Bernard Kouchner présente des excuses au Premier ministre irakien

Quelques jours après une visite très symbolique à Bagdad, le ministre français des Affaires étrangères Bernard Kouchner a dû présenter ses excuses au Premier ministre irakien Nouri al-Maliki pour avoir tenu dans la presse des propos appelant à sa démission.

"Si le Premier ministre M. Maliki veut que je m'excuse d'avoir interféré dans les affaires irakiennes de façon aussi directe, je le fais volontiers", a répondu Bernard Kouchner sur RTL au dirigeant irakien qui avait réclamé ces excuses la veille.

Mais Bernard Kouchner a ensuite relativisé: "Je crois qu'il n'a pas compris, ou je n'ai pas assez souligné, qu'il s'agissait des propos que j'ai entendus dans la bouche de mes interlocuteurs irakiens", a ajouté le ministre pour expliquer ses propos tranchés, peu habituels pour un diplomate. Dans un entretien à l'hebdomadaire américain "Newsweek", il expliquait avoir déclaré à son homologue Condoleezza Rice que M. Al-Maliki "doit être remplacé".

Le chiite Nouri al-Maliki peine à surmonter la crise qui divise son gouvernement et à mettre d'accord les différents mouvements politiques et ethniques irakiens. Il est de plus en plus critiqué, y compris aux Etats-Unis, où les sénateurs américains Carl Levin et Hillary Clinton ont, tout comme M. Kouchner, réclamé clairement son départ. Et où le récent rapport des différentes agences du renseignement américain en Irak exprimait son scepticisme quant à la capacité d'action du gouvernement Maliki.

Après une première déclaration ambiguë, le président Bush avait dû recadrer le tir et afficher la semaine dernière un soutien explicite au Premier ministre irakien, qu'il exhorte pourtant de plus en plus souvent à redoubler d'efforts pour améliorer la situation dans son pays.
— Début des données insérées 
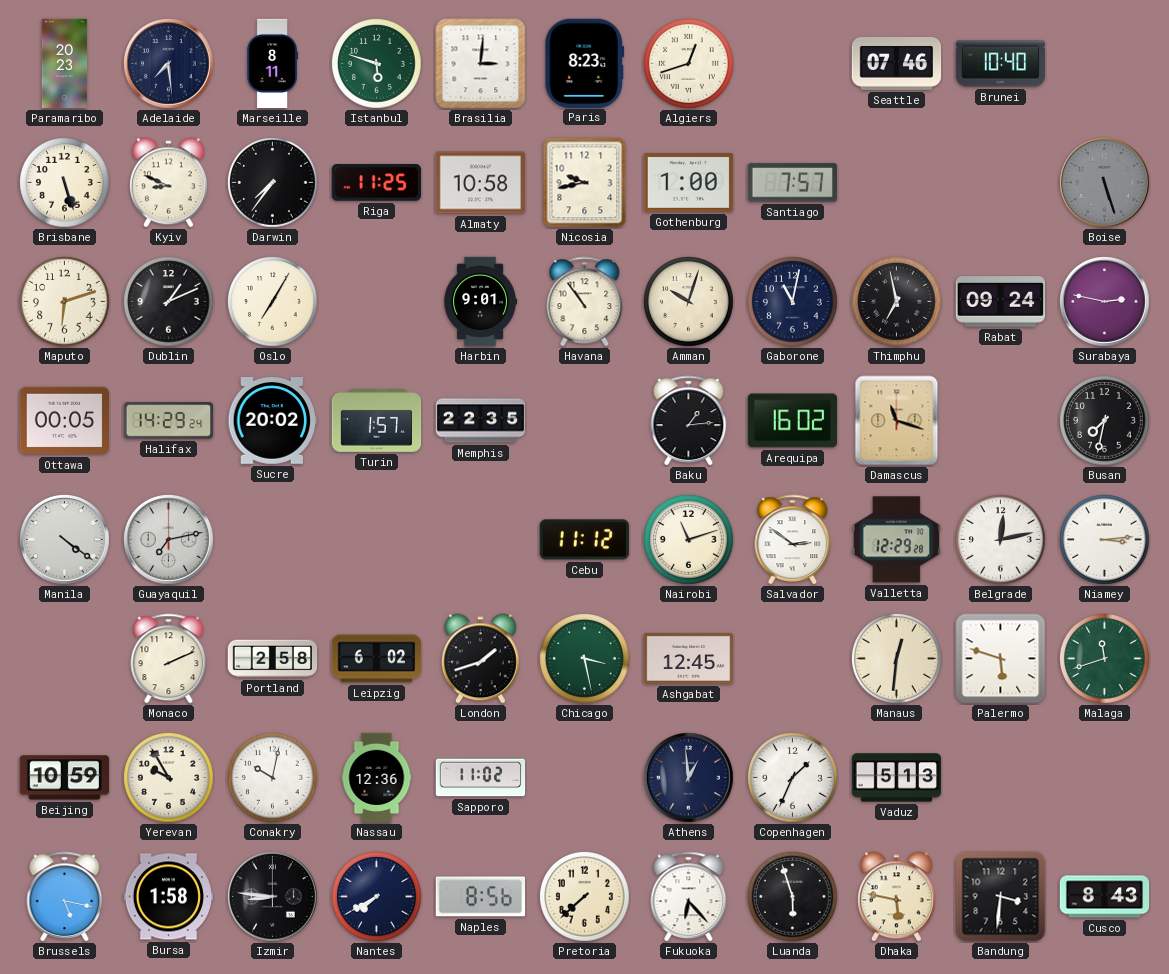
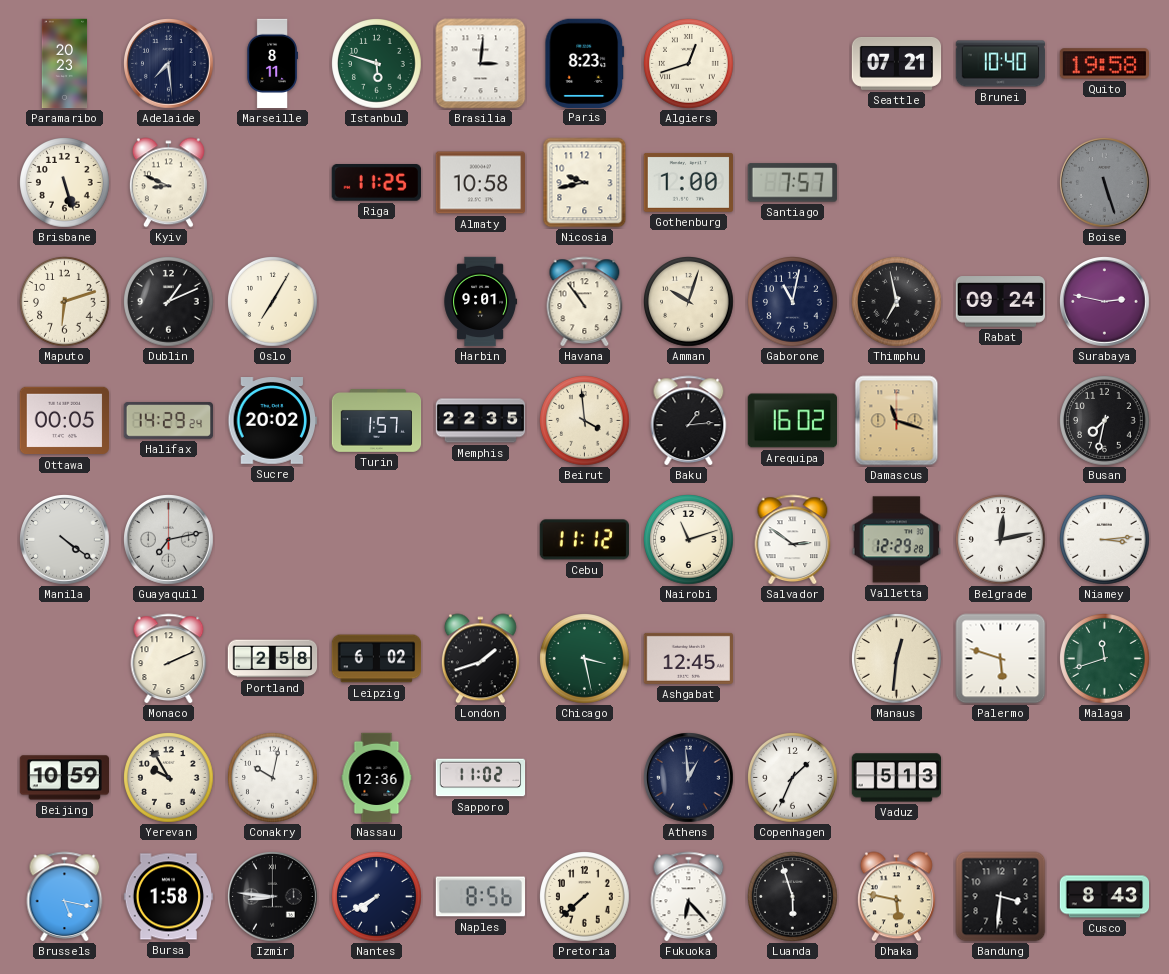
Seattle: 07:46 -> 07:21
Quito: none -> 19:58
Darwin: 7:36 -> none
Beirut: none -> 3:59
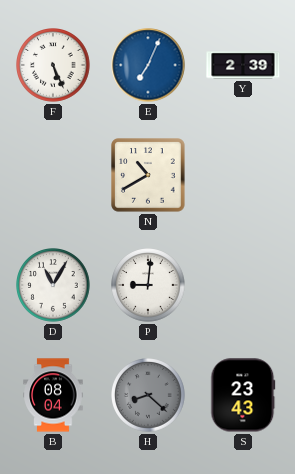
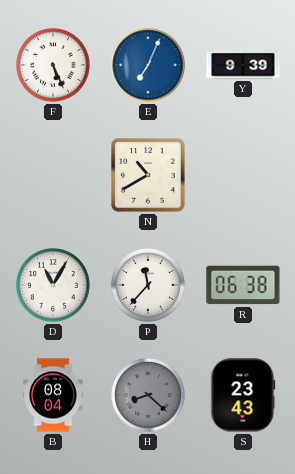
Y: 2:39 -> 9:39
P: 9:01 -> 11:37
R: none -> 06:38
"Je ne suis pas le seul qui présente quelques critiques devant un foyer de tensions et des exactions quotidiennes qui (...) indignent le monde", a d'ailleurs relevé le chef de la diplomatie française, qui s'est exprimé lundi à la radio ainsi que dans des tribunes publiées par "Libération" et le "International Herald Tribune".

Dans le quotidien anglophone, il explique que "la France est prête à jouer les médiateurs" pour permettre la constitution d'un "gouvernement d'unité nationale" s'appuyant sur une base large.

Selon "Newsweek", il avait également mis l'accent le "fort soutien" dont bénéficie en Irak le vice-président Adil Abdoul-Mahdi, "qui est quelqu'un d'impressionnant": "parmi tous les gens disponibles, il est souvent considéré comme celui qui devrait être désigné Premier ministre".

Cet épisode pourrait brouiller la visite de trois jours de Bernard à Bagdad, la première d'un ministre français depuis le début de la guerre en Irak en 2003. Ce déplacement-surprise, perçu comme la volonté de Paris de revenir sur la scène irakienne, mais aussi comme un geste de bonne volonté à destination de Washington, visait à "tourner la page" après les années de froid déclenchées par la virulente opposition de la France à l'intervention armée en Irak.

Sans faire mention de l'incident Maliki, Nicolas Sarkozy a apporté lundi, dans son discours devant la conférence des ambassadeurs, un soutien appuyé à la mission de son ministre et répété le "message de solidarité et de disponibilité" que celui-ci avait envoyé aux Irakiens.